What you need to do → Give back, unchanged, the line containing "Системы вызова персонала по" and every line after it up to the end of the listing.

== Available data ==

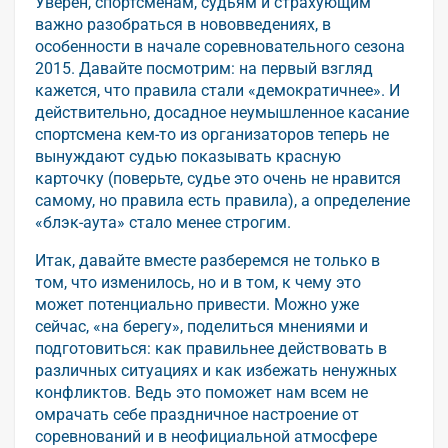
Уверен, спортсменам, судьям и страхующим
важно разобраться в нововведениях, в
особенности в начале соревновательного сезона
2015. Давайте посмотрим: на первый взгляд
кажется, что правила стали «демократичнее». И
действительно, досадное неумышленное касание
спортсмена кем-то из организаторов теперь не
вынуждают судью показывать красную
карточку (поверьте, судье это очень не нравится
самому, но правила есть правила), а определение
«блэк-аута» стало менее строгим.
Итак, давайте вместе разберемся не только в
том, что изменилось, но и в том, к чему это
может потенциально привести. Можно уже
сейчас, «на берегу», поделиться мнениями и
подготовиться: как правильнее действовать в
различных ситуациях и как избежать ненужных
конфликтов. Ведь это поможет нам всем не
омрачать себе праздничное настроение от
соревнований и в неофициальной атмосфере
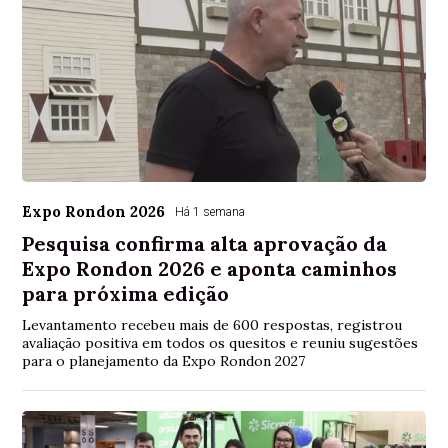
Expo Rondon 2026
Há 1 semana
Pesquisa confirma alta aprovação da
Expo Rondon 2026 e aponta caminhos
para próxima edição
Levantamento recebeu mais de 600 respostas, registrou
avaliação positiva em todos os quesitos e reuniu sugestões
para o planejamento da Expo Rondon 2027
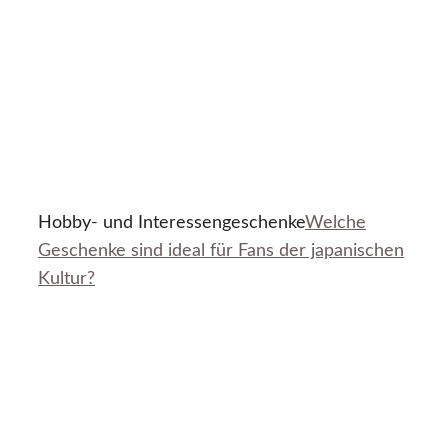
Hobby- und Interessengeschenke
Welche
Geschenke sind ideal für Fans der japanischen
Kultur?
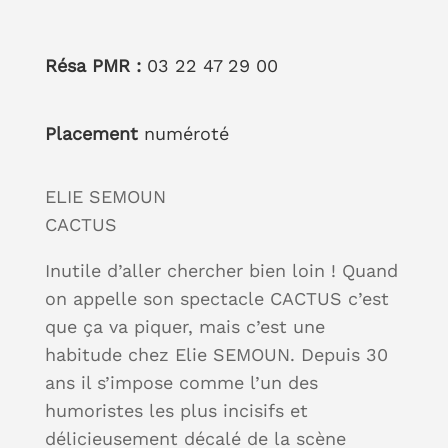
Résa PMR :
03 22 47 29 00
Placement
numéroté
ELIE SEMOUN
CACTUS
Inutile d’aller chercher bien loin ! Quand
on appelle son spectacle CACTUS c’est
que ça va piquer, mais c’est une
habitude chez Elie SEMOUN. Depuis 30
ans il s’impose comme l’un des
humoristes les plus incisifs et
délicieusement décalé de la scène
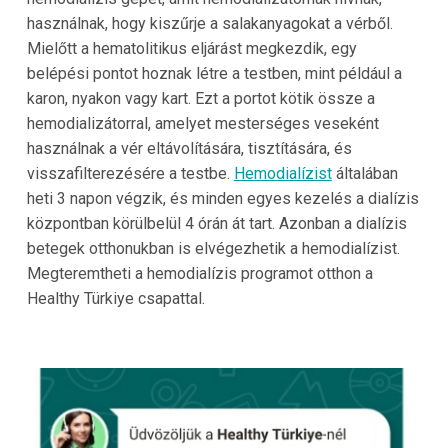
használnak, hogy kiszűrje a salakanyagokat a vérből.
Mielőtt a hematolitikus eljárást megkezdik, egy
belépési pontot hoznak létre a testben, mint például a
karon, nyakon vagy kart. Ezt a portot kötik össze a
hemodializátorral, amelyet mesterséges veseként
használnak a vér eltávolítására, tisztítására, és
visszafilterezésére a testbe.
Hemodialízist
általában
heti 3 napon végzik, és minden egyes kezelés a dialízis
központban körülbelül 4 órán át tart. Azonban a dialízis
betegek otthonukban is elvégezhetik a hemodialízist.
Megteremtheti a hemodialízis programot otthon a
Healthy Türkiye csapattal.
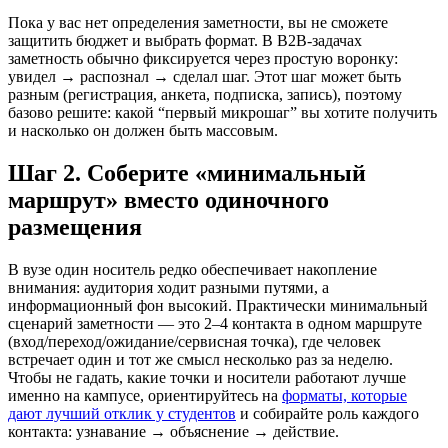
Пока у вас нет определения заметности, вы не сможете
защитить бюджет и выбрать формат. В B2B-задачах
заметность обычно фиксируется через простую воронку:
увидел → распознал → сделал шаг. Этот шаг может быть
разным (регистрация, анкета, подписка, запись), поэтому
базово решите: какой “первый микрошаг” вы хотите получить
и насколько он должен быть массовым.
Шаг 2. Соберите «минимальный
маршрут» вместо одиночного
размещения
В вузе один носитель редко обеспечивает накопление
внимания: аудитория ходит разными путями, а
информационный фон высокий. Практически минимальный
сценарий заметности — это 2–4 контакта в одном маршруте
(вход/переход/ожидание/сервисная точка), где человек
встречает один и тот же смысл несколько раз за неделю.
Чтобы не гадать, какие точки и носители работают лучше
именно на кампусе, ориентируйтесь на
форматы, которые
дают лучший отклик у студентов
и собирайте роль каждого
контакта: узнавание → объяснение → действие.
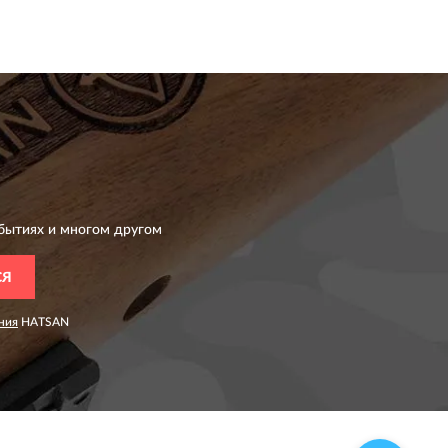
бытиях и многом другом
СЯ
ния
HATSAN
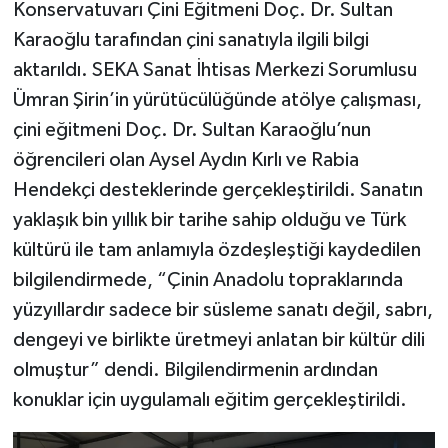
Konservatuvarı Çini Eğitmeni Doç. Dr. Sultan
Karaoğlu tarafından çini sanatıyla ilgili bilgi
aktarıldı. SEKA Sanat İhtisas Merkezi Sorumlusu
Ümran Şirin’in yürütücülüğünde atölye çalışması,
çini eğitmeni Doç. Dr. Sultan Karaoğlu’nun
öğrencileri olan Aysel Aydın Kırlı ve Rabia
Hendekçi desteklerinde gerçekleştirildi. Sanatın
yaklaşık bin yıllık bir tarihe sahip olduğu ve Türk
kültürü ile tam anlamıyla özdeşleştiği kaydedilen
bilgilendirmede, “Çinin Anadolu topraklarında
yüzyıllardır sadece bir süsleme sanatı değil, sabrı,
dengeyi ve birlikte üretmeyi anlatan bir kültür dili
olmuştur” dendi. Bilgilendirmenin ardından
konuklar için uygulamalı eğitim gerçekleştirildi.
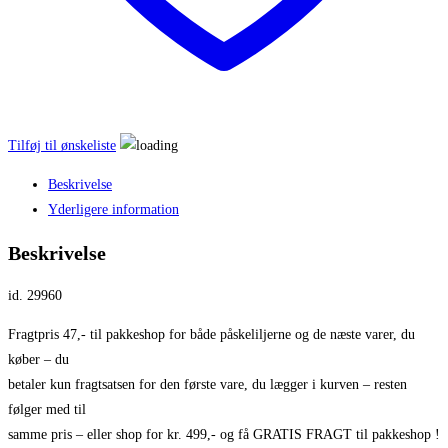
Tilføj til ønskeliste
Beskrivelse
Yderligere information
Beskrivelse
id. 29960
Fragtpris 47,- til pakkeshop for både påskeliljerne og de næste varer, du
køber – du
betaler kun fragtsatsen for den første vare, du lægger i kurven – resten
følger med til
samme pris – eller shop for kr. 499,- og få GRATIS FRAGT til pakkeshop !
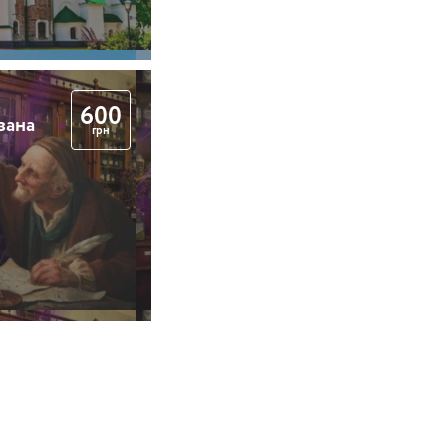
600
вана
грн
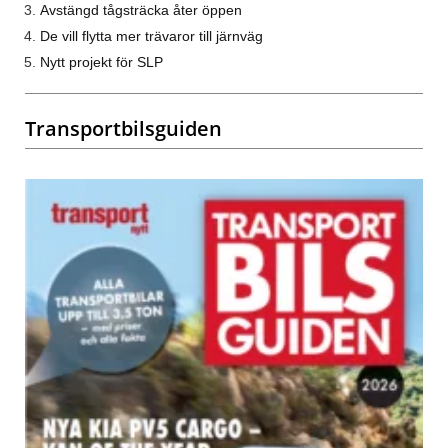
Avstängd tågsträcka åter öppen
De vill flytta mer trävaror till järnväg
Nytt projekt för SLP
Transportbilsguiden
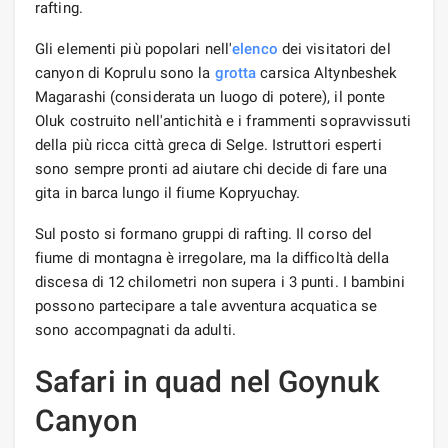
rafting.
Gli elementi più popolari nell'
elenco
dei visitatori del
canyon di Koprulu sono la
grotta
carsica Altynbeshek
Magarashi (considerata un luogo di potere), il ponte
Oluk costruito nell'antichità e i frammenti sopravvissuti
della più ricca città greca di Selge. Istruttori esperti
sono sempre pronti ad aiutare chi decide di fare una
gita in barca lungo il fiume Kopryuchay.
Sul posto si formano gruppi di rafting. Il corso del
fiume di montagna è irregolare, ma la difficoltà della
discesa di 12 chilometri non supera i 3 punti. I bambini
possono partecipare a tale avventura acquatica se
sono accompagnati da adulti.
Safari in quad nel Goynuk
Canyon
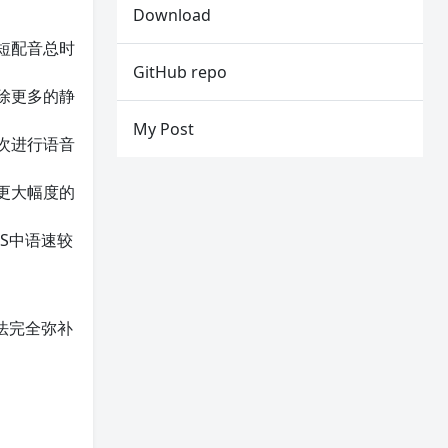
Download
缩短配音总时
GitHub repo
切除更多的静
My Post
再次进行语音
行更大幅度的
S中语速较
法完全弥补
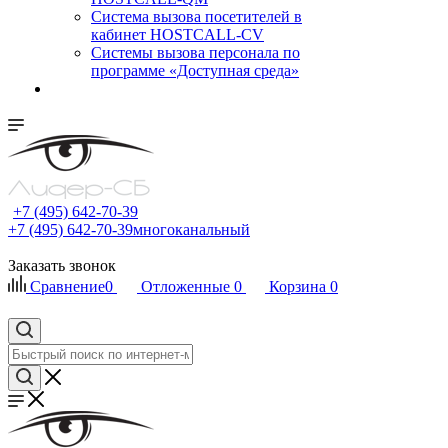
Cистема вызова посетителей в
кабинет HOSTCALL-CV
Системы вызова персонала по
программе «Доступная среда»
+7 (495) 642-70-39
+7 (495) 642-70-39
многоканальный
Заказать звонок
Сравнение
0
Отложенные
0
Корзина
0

===

Exercise result →
Системы вызова персонала по
программе «Доступная среда»
+7 (495) 642-70-39
+7 (495) 642-70-39
многоканальный
Заказать звонок
Сравнение
0
Отложенные
0
Корзина
0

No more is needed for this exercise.